XXX.15 That what was called "census" was levied only on serfs, and not on free men
The king, the ecclesiastics, and the lords levied regular tributes, each on the serfs of their own domains. I can prove this with respect to the king with the capitulary De Villis ; with respect to ecclesiastics by the law codes [1] of the barbarians ; and with respect to the lords by the statutes that Charlemagne issued on that subject. [2]
These tributes were called census ; they were economic and not fiscal duties, private fees solely and not public impositions.
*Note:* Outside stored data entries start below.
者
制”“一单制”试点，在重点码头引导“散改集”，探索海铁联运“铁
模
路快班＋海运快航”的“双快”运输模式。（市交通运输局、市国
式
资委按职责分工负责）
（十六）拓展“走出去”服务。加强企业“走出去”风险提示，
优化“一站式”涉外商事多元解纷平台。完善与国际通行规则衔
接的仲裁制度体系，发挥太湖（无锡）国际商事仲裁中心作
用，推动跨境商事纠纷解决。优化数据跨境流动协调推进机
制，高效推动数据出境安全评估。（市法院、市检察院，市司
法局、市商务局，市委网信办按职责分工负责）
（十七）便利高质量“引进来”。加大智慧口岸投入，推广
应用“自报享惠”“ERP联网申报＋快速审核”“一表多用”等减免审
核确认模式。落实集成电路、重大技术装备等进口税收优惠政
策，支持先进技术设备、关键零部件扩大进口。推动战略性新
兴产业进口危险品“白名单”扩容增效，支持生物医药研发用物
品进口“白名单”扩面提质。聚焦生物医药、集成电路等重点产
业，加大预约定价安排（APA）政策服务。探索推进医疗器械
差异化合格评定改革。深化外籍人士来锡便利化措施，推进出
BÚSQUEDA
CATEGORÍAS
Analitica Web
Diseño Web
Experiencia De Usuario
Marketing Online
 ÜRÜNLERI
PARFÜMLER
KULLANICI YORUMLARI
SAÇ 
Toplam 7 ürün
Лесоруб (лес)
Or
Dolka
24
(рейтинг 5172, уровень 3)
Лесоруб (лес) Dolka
I say that what was called census was a tribute levied on serfs. I can prove this with a formula of Marculfus, which includes a permission from the king to become a priest, provided one is freeborn and not listed on the register of the cens. [3] I can further prove it by a commission which Charlemagne gave to a count whom he sent into the Saxon regions [4] ; it includes the emancipation of the Saxons for having embraced Christianity, and it is properly a charter of free birth. [5] This prince restores to them their original civil liberty, and exempts them from paying the cens. [6] It was therefore the same thing to be a serf and to pay the cens ; to be free and not to pay it.
By a sort of letters-patent from the same prince in favor of the Spaniards who had been received into the monarchy, [7] the counts are prohibited from requiring of them any cens at all, and from taking their lands. We know that foreigners who arrived in France were treated as serfs ; and Charlemagne, wanting them to be regarded as free men, since he wanted them to own their own land, prohibited requiring the cens of them.
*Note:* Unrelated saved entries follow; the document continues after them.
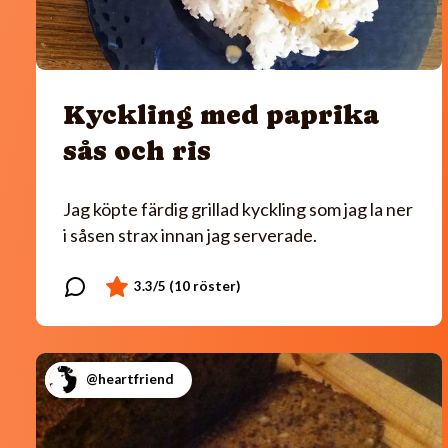
Kyckling med paprika
sås och ris
Jag köpte färdig grillad kyckling som jag la ner
i såsen strax innan jag serverade.
@heartfriend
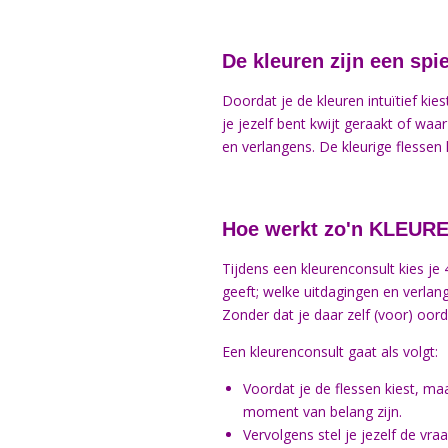
De kleuren zijn een spi
Doordat je de kleuren intuïtief kie
je jezelf bent kwijt geraakt of waar
en verlangens. De kleurige flessen 
Hoe werkt zo'n
KLEUR
Tijdens een kleurenconsult kies je 
geeft; welke uitdagingen en verlang
Zonder dat je daar zelf (voor) oord
Een kleurenconsult gaat als volgt:
Voordat je de flessen kiest, maa
moment van belang zijn.
Vervolgens stel je jezelf de vr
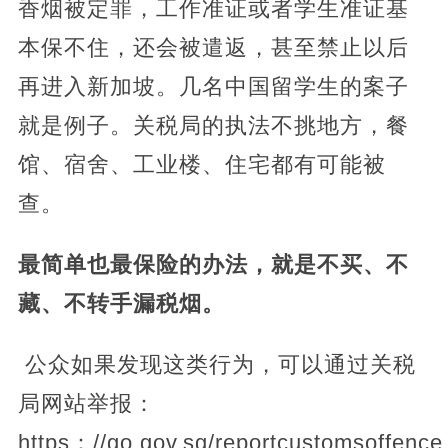
香烟被定罪，工作准证或者学生准证基
本保不住，还会被遣返，甚至禁止以后
再进入新加坡。几名中国留学生的案子
就是例子。关税局的执法不挑地方，餐
馆、宿舍、工业楼、住宅都有可能被
查。
最简单也最保险的办法，就是不买、不
藏、不转手漏税烟。
公众如果发现这类行为，可以通过关税
局网站举报：
https：//go.gov.sg/reportcustomsoffence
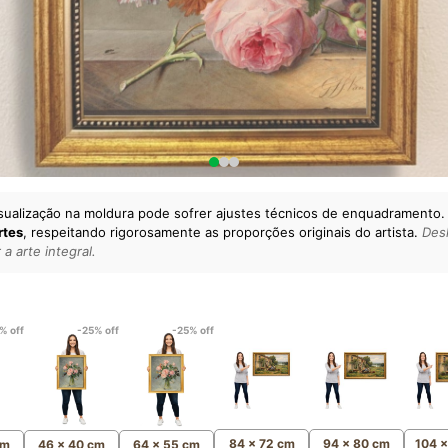
sualização na moldura pode sofrer ajustes técnicos de enquadramento.
rtes
, respeitando rigorosamente as proporções originais do artista.
Desl
a arte integral.
lto padrão da sua casa.
esgatando
artes reais
e o
m
Canvas 100% Algodão
,
% off
-25% off
-25% off
84 x 72 cm
94 x 80 cm
104 
cm
46 x 40 cm
64 x 55 cm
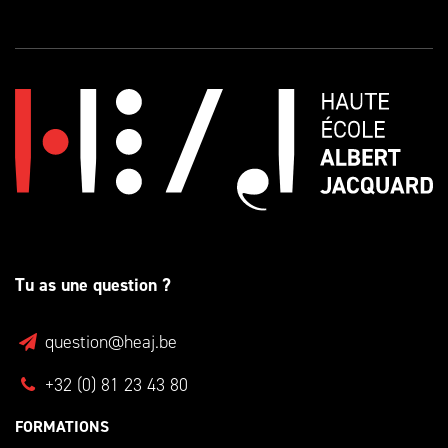
Tu as une question ?
question@heaj.be
+32 (0) 81 23 43 80
FORMATIONS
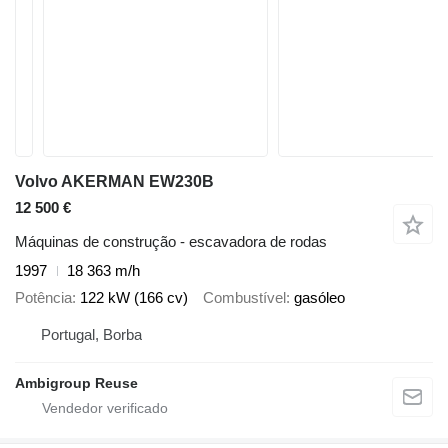
Volvo AKERMAN EW230B
12 500 €
Máquinas de construção - escavadora de rodas
1997
18 363 m/h
Potência
122 kW (166 cv)
Combustível
gasóleo
Portugal, Borba
Ambigroup Reuse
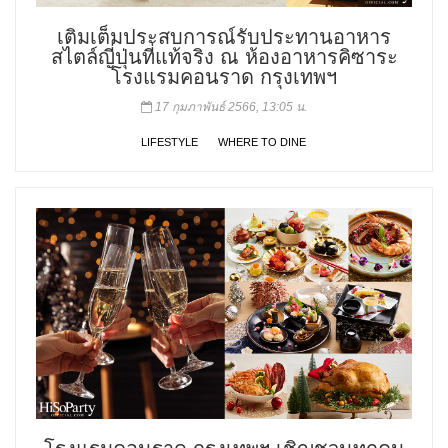
เติมเต็มประสบการณ์รับประทานอาหาร
สไตล์ญี่ปุ่นที่แท้จริง ณ ห้องอาหารคิซาระ
โรงแรมคอนราด กรุงเทพฯ
17 กุมภาพันธ์ 2566, 13:05 น.
LIFESTYLE
WHERE TO DINE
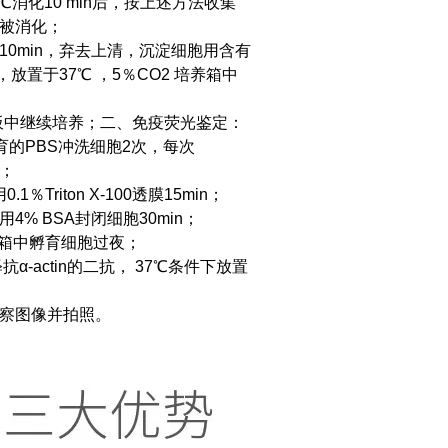
℃消化10 min后，按上述方法收集
织被消化；
离心10min，弃去上清，沉淀细胞用含有
瓶，放置于37℃ ，5％CO2 培养箱中
板中继续培养；
二、免疫荧光鉴定：
育的PBS冲洗细胞2次，每次
n；
Triton X-100透膜15min；
4% BSA封闭细胞30min；
℃冰箱中孵育细胞过夜；
α-actin的二抗， 37℃条件下放置
观察图像并拍照。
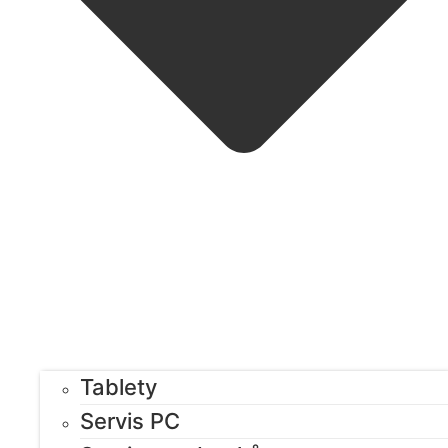
Tablety
Servis PC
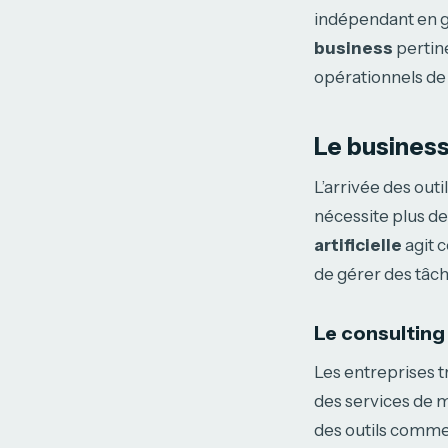
indépendant en ge
business
pertine
opérationnels de 
Le business 
L’arrivée des outi
nécessite plus d
artificielle
agit 
de gérer des tâc
Le consulting
Les entreprises t
des services de m
des outils comme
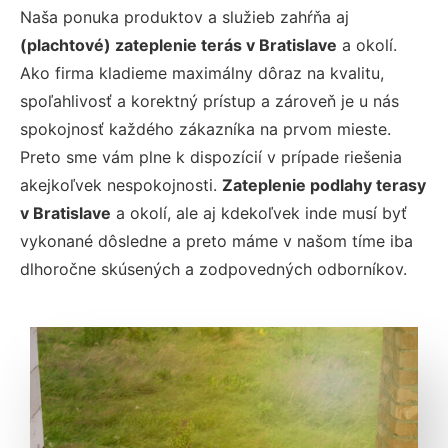
Naša ponuka produktov a služieb zahŕňa aj
(plachtové) zateplenie terás
v Bratislave
a okolí.
Ako firma kladieme maximálny dôraz na kvalitu,
spoľahlivosť a korektný prístup a zároveň je u nás
spokojnosť každého zákazníka na prvom mieste.
Preto sme vám plne k dispozícií v prípade riešenia
akejkoľvek nespokojnosti.
Zateplenie podlahy terasy
v Bratislave
a okolí, ale aj kdekoľvek inde musí byť
vykonané dôsledne a preto máme v našom tíme iba
dlhoročne skúsených a zodpovedných odborníkov.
A capitulary of Charles the Bald issued in favor of the same Spaniards, would have them treated as other Franks were treated, and forbids requiring the cens of them [8] : free men therefore did not pay it.
Article 30 of the Edict of Pistres reforms the abuse by which some colonists of the king or the Church were selling the lands attached to their manors to ecclesiastics or to men of their condition, and reserving for themselves nothing but a little house, in such a way that the cens could no longer be collected on it ; and he orders that things be restored to their original state : the cens was therefore a tribute of slaves.
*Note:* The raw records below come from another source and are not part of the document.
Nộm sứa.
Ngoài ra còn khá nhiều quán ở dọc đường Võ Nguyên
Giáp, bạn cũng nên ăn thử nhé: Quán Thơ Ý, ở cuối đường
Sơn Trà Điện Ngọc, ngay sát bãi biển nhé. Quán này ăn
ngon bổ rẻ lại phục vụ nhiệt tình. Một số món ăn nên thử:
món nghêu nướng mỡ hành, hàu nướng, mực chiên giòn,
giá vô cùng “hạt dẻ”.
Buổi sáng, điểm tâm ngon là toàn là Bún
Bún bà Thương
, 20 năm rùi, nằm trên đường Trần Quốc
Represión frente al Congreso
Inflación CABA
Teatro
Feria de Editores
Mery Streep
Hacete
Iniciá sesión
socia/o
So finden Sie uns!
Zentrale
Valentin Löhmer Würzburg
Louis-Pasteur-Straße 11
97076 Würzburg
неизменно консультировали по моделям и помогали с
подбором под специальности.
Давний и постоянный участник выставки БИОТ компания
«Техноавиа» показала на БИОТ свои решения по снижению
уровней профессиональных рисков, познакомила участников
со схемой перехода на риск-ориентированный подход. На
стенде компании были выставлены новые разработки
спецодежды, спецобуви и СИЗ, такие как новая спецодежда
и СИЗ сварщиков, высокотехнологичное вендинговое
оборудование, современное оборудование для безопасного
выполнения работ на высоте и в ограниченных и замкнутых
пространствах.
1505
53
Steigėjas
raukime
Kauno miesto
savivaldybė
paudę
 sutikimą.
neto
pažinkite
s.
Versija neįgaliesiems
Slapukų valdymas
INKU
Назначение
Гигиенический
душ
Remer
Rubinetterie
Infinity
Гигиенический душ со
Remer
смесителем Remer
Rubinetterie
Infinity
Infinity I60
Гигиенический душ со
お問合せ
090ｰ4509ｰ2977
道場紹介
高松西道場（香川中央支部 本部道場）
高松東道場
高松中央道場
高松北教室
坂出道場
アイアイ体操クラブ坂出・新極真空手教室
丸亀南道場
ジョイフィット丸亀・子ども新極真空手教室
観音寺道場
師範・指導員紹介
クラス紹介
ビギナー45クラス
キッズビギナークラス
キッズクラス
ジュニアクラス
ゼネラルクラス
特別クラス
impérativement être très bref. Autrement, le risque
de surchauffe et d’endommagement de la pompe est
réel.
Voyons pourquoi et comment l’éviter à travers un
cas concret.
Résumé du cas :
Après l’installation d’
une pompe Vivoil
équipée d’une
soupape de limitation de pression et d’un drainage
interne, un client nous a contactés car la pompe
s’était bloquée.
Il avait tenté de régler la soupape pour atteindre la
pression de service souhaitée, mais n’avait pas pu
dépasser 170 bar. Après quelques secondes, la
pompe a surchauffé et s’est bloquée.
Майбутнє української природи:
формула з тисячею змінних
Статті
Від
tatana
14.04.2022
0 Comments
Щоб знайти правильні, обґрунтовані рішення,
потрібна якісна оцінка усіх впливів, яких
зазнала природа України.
It further results from this that there was no general cens in the monarchy, and this is clear from a large number of texts. For what would this capitulary mean [9] : “It is our will that the royal cens be required in all places where it was once legitimately required” ? [10] What would be the meaning of the one [11] where Charlemagne orders his envoys in the provinces to make an exact inquiry into all the cens that had once existed in the king’s domain ? [12] And the one [13] where he disposes of the cens paid by those from whom they are being required ? [14] What meaning can we give to this other one [15] where we read : “If someone [16] has acquired a tributary estate on which we were accustomed to raising the cens” ? Or this one, [17] finally, where Charles the Bald speaks of censual lands, of which the cens had from all time belonged to the king ? [18]
Note that there are some texts which at first seem to refute what I have said, and which nonetheless confirm it. We have seen above that free men under the monarchy were obliged only to furnish certain conveyances ; the capitulary which I have just cited calls that census, and contrasts it to the cens which was paid by serfs. [19]
Moreover, the Edict of Pistres [20] speaks of those free men who had to pay the royal cens for themselves and for their houses, [21] and who had sold themselves during the famine. The king wants them to be redeemed. The reason is [22] that those who were freed by royal letters did not normally acquire a full and entire freedom, [23] but paid censum in capite, and that is the sort of persons who are spoken of here.
We must therefore discard the idea of a general and universal cens derived from the Romans’ administration, from which we suppose that the duties of lords have similarly derived by usurpations. What was called cens in the French monarchy, independently of the abuse that has been made of this word, was an individual duty levied on serfs by masters.
I beg the reader’s forgiveness for the mortal tedium which so many quotations must give him ; I would be more brief if I did not still find before me the book on The Establishment of the French Monarchy in the Gauls by the abbé Dubos. Nothing sets back the progress of knowledge more than a bad book by a well-known author, because before you can instruct, you must first disabuse.